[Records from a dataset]
========================================
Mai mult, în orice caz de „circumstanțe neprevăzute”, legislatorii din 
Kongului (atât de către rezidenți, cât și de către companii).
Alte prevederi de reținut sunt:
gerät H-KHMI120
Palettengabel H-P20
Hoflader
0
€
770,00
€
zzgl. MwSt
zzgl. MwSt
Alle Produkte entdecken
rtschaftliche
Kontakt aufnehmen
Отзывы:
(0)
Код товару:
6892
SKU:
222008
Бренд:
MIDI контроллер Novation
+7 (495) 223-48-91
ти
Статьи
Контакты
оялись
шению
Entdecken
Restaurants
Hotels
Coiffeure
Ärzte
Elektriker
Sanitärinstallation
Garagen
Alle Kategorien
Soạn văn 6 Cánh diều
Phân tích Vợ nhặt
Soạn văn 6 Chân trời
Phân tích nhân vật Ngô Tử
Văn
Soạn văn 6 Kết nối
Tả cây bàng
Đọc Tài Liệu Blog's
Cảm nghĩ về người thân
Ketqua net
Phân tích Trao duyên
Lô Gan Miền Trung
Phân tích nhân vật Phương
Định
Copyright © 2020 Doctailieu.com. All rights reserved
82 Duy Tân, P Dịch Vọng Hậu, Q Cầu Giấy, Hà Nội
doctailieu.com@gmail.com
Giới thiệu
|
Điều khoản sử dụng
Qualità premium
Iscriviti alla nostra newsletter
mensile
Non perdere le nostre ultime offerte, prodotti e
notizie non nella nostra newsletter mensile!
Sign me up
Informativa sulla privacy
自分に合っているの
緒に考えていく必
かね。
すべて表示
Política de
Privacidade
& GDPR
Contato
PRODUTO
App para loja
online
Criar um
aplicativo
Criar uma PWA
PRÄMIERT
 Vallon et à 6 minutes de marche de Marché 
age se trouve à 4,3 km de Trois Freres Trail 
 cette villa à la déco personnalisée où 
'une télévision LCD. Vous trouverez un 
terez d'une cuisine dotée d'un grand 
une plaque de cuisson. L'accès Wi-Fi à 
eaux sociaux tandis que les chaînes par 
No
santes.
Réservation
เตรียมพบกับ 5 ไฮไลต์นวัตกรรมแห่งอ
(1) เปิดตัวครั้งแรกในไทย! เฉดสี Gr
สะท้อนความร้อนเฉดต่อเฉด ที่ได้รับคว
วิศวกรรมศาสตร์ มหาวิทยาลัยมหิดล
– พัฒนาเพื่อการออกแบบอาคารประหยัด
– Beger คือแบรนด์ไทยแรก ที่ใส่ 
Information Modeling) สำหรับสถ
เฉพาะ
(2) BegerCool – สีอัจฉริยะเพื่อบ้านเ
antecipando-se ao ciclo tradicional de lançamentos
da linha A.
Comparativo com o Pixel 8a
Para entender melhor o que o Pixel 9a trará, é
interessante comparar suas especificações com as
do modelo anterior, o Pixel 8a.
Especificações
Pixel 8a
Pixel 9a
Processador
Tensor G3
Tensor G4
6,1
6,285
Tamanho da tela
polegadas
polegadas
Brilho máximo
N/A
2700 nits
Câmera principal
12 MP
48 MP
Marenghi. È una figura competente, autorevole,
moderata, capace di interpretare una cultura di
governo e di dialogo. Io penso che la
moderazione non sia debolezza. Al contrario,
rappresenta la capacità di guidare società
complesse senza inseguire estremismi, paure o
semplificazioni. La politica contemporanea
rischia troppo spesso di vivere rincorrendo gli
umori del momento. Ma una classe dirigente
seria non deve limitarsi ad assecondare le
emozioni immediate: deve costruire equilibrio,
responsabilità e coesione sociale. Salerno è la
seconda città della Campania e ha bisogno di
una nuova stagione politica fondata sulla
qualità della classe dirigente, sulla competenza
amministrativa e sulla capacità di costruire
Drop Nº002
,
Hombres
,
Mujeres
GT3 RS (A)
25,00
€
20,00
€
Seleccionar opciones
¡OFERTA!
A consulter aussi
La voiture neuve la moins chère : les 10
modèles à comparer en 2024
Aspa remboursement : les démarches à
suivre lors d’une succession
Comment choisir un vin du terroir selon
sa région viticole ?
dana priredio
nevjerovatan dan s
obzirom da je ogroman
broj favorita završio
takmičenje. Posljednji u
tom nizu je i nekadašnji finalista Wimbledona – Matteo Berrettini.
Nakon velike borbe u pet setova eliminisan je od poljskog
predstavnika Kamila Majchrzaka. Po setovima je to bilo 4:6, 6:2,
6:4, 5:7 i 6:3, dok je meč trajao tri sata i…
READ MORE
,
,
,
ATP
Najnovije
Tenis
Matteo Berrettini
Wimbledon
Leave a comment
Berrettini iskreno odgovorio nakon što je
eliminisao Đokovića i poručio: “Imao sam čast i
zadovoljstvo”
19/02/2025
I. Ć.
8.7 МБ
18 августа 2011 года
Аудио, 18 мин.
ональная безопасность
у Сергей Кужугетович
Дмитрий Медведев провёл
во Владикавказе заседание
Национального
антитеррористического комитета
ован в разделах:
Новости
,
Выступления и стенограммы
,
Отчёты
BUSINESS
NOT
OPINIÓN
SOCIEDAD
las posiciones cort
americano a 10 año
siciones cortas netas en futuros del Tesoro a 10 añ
========================================
*Exercise*
What is needed is a verbatim copy of every line in the records above from the one containing "Berrettini iskreno odgovorio nakon što je" down to the one containing "Национального", both included, and nothing more.

*Solution to the problem*
Berrettini iskreno odgovorio nakon što je
eliminisao Đokovića i poručio: “Imao sam čast i
zadovoljstvo”
19/02/2025
I. Ć.
8.7 МБ
18 августа 2011 года
Аудио, 18 мин.
ональная безопасность
у Сергей Кужугетович
Дмитрий Медведев провёл
во Владикавказе заседание
Национального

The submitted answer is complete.